We spent most of the day driving around, trying - and failing- to appear nonchalant at the sight of yet another horse-and-buggy on the roadside. I did not find the landscape beautiful, but its desolate, windy fields, punctuated by sturdy wooden barns and clapboard houses, were striking. The prevalence of motorcars, farm machinery and modern conveniences sometimes made it hard to see where the modern world ended and the alternate, Amish universe began. Often the only sign was a clothesline of black, somber purple and blue overalls and long dresses beating in the wind. It must be a strange life for them, especially those who run and work in stores which depend on tourists buying quilts and pies and rocking chairs. The handful of Amish people I met in grocery stores, markets and shops were all polite but distant, and I can’t blame them. Given the Amish aversion to photography, I couldn’t bring myself to whip out the camera, tempted though I was.

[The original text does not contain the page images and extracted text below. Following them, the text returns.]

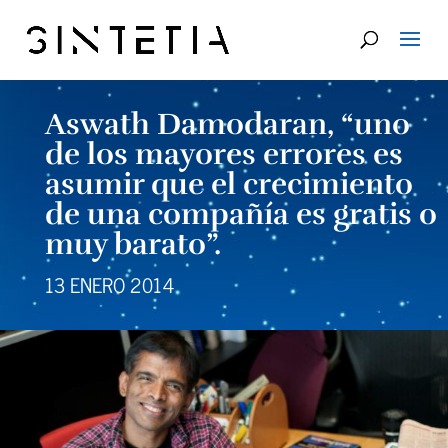
Aswath Damodaran, “uno
de los mayores errores es
asumir que el crecimiento
de una compañía es gratis o
muy barato”.
13 ENERO 2014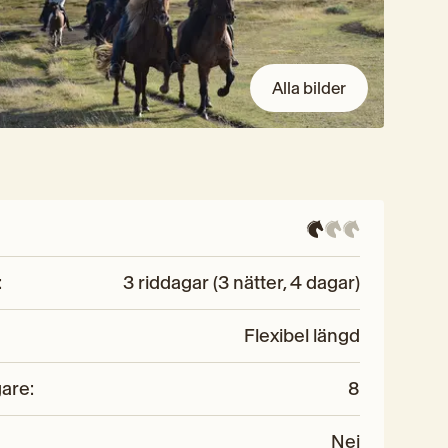
Alla bilder
:
3 riddagar (3 nätter, 4 dagar)
Flexibel längd
gare
:
8
Nej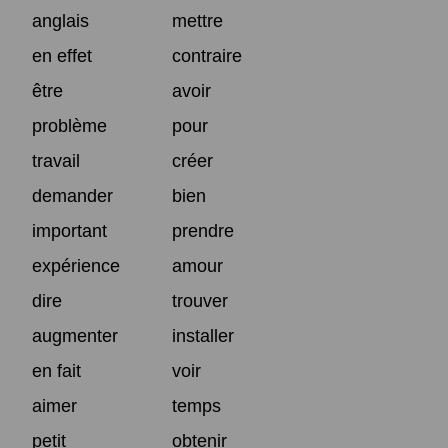
anglais
mettre
en effet
contraire
être
avoir
problème
pour
travail
créer
demander
bien
important
prendre
expérience
amour
dire
trouver
augmenter
installer
en fait
voir
aimer
temps
petit
obtenir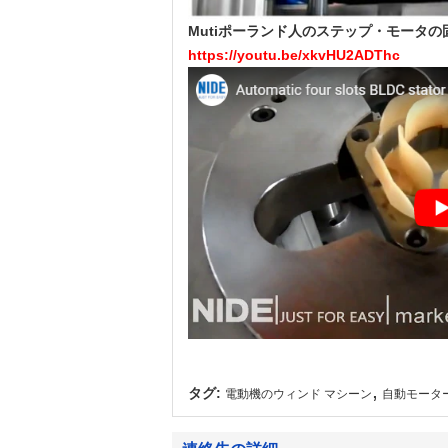
Mutiポーランド人のステップ・モータ
https://youtu.be/xkvHU2ADThc
,
タグ:
電動機のウィンド マシーン
自動モーター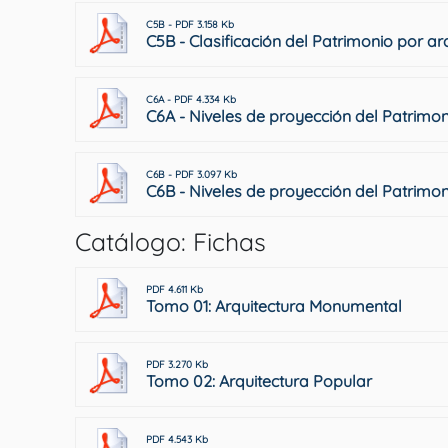
C5B - PDF 3.158 Kb
C5B - Clasificación del Patrimonio por ar
C6A - PDF 4.334 Kb
C6A - Niveles de proyección del Patrimo
C6B - PDF 3.097 Kb
C6B - Niveles de proyección del Patrimon
Catálogo: Fichas
PDF 4.611 Kb
Tomo 01: Arquitectura Monumental
PDF 3.270 Kb
Tomo 02: Arquitectura Popular
PDF 4.543 Kb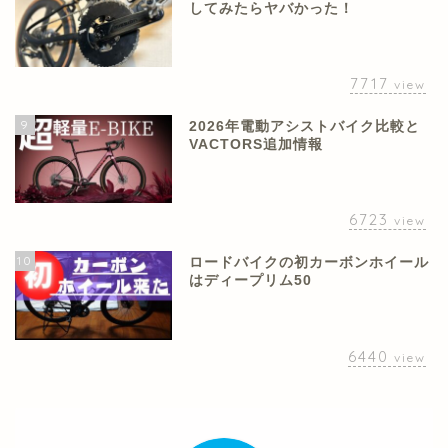
してみたらヤバかった！
7717
view
9
2026年電動アシストバイク比較と
VACTORS追加情報
6723
view
10
ロードバイクの初カーボンホイール
はディープリム50
6440
view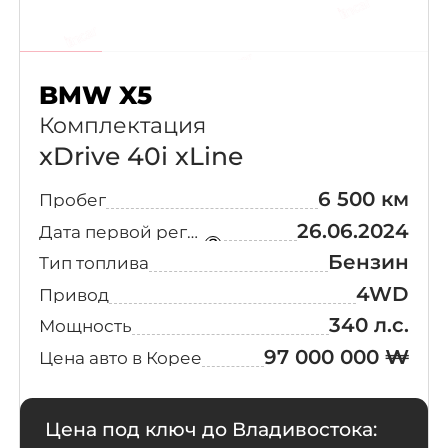
BMW X5
Комплектация
xDrive 40i xLine
6 500 км
Пробег
26.06.2024
Дата первой регистрации
Бензин
Тип топлива
4WD
Привод
340 л.с.
Мощность
97 000 000 ₩
Цена авто в Корее
Цена под ключ до Владивостока: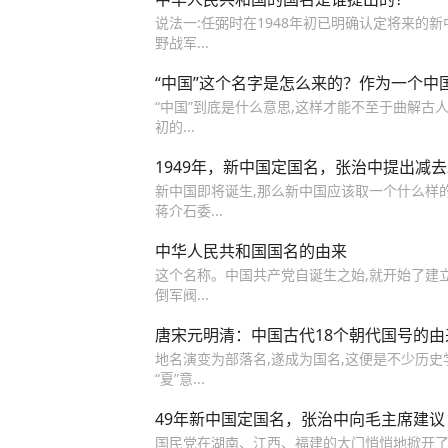
说法一:任弼时在1948年初已明确认定将来的新中
野战军...
“中国”这个名字是怎么来的？作为一个中
“中国”到底是什么意思,这样才能不至于曲解古
初的...
1949年，新中国定国名，张治中提出减
新中国即将诞生,那么新中国应该取一个什么样的名
蒋介石委...
中华人民共和国国名的由来
这个名称。中国共产党自诞生之始,就开始了建立“
倒军阀...
唐宋元明清：中国古代18个朝代国号的
地名演变为部落名,遂成为国名,这便是不少历
“夏”意...
49年新中国定国名，张治中向毛主席建议
国民党在湖南、江西、福建的大门悄悄地掀开了。长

The one experience we had ‘off the beaten track’ was when we spontaneously followed a sign advertising root beer, pointing to a farm a little way off rt. 340, between Bird-in-Hand and Intercourse (yes, that really is the name of a town). A rough, wooden covered tuckshop, not much more than some shelves and a counter, stood next to the dirt road, a couple yards from a cluster of barns and farmhouses. A sign said “Please Hoot for Service”, but as we arrived, a woman bustled out of a house, several dark glass bottles cradled in her apron. She sold us three bottles of homemade rootbeer, while her small son stared at us, eyes barely showing over the counter. Sadly we were too late to buy Shoofly Pie, but I bought a little whoopie pie for fifty cents. It was sweet and fresh, two chocolate, cakelike cookies with a snowy whipped filling - not at all like the mass-produced ones I've seen in stores. The rootbeer was yeasty, with a herby, slightly medicinal tang. If I return to Lancaster, I think I’ll follow more of those signs. But not, of course, on a Sunday!